One of my favorite scenes in the movie Working Girl comes near the end, where our heroine, Tess (Melanie Griffith), seizes a last-ditch opportunity to stop her boss, Katherine (Sigourney Weaver) from stealing her deal. After Jack (Harrison Ford) corrals their potential client into an elevator alone with them for the ride up to the mergers and acquisitions offices high in the World Trade Center, Tess delivers the OG high-stakes elevator pitch by explaining how she came up with her inspired, out-of-left-field idea that the client’s company, looking to invest in television networks, acquire a radio network instead.

And here’s the text in print (in case the clip is ever taken down by the person who posted it on YouTube, or in case you’d rather just read):

Okay.  See, this is Forbes.  It’s just your basic article about how you were looking to expand into broadcasting, right?  Okay now, the same day—I’ll never forget this—I’m reading page six of the Post, and there’s this item on Bobby Stein, the radio talk show guy who does all those gross jokes about Ethiopia and the Betty Ford Center.  Well, anyway, he’s hosting this charity auction that night: Real blue bloods, and won’t that be funny. Now turn the page to Suzy, who does the society stuff, and  there’s this picture of your daughter. See, nice picture.  And she’s helping to organize the charity ball.  So I started to think: Trask . . . radio, Trask . . . radio.”  And then I hooked up with Jack, and he came on board with Metro, and…and so now here we are.

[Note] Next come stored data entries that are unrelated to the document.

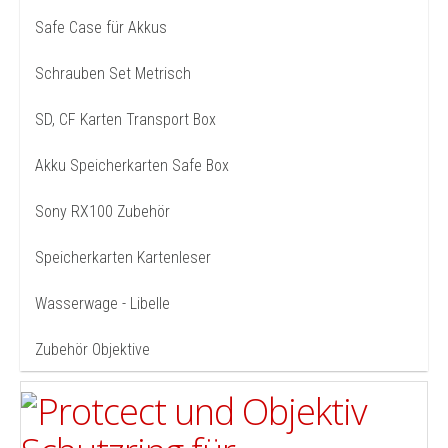
Safe Case für Akkus
Schrauben Set Metrisch
SD, CF Karten Transport Box
Akku Speicherkarten Safe Box
Sony RX100 Zubehör
Speicherkarten Kartenleser
Wasserwage - Libelle
Zubehör Objektive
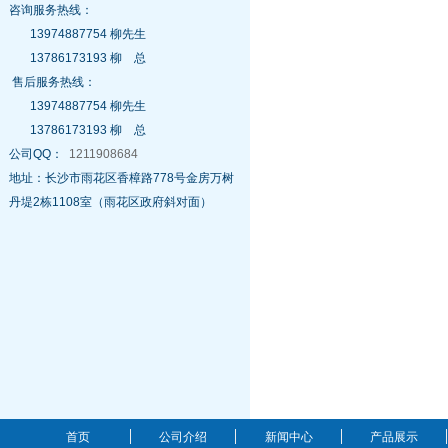
咨询服务热线：
13974887754 柳先生
13786173193 柳 总
售后服务热线：
13974887754 柳先生
13786173193 柳 总
公司QQ：
1211908684
地址：长沙市雨花区香樟路778号金房万树
丹堤2栋1108室（雨花区政府斜对面）
首页
公司介绍
新闻中心
产品展示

In a similar, though much lower-stakes, moment earlier in the film, Tess suggests to Katherine that they serve dim sum dumplings at a reception instead of the usual appetizers. When she mentions that she’s been reading about them in W (a fashion magazine), a snooty colleague of her boss sneers, “You read W?”—the implication being that Tess, a Staten Island girl with the accent to prove it and a wardrobe to match, couldn’t possibly be reading a “cool kids” publication like W.

Tess keeps her cool, though. Her response (and the setup for her later moment of triumph) is blunt and simple:

I read a lot of things. I mean, you never know where the big ideas could come from. You know?

Changing the subject a bit, but along these same lines, I just found an extrememly interesting (and very readable!) article, “Bloom patterns: radially expansive, developable and flat-foldable origami,” written by an engineering professor, an origami artist, and an engineering student who has been fascinated by origami his entire life.

I actually listed the authors backwards just now to call attention to something unusual—and the reverse of how publishing ordinarily works in the fields of science, mathematics, and engineering. In the case of this article, the engineering student, Zhongyouan Wang, is actually the lead author!

“Bloom patterns: radially expansive, developable and flat-foldable origami”  https://royalsocietypublishing.org/doi/epdf/10.1098/rspa.2025.0299

As he should be, because Wang is the creator of a unique new type of origami that “blooms” in radials from a center, like a flower. Although many different “bloom pattern” design variations may be created, they will all have that centerpoint in common, like the flower head or disk at the center of a daisy.

Cover, Proceedings of the Royal Society A: Volume 481, Issue 2320 (Aug 2025)

From a news story published by Brigham Young University this week:

The researchers coined the term “bloom patterns” to describe this new group of unfolding mechanisms that resemble flowers blooming.

“Bloom patterns have three main characteristics that make them unique,” said Wang, a BYU mechanical engineering major. “First, they can be folded flat. Second, they are deployable. Third, they expand like a flower blooming, rotating from a symmetric center.”

In terms of engineering applications, this means that large items that require compact size for storage could be manufactured via origami folds from a single large sheet of material, stored in its fully-folded form, and then either partially or completely “deployed” to become take on the desired final shape. Something like this could give a whole new spin to concepts like prefabricated architecture, for example. The researchers note that the rotational symmetry and somewhat circular shape of the deployed structures give these items more stability than similar structures created using other (non “bloom”) origami folding patterns.

Here’s a video from Brigham Youg explaining this origami and its engineering applications potential.

Hmm, I love the creativity of this mashup:

Origami . . . engineering.

Origami . . . engineering.

If you’d like to see the full article, published by Proceedings of the Royal Society A: Volume 481, Issue 2320 (Aug 2025), click here: https://royalsocietypublishing.org/doi/epdf/10.1098/rspa.2025.0299

Highly recommended reading.

After all, you never know where the big ideas could come from. You know?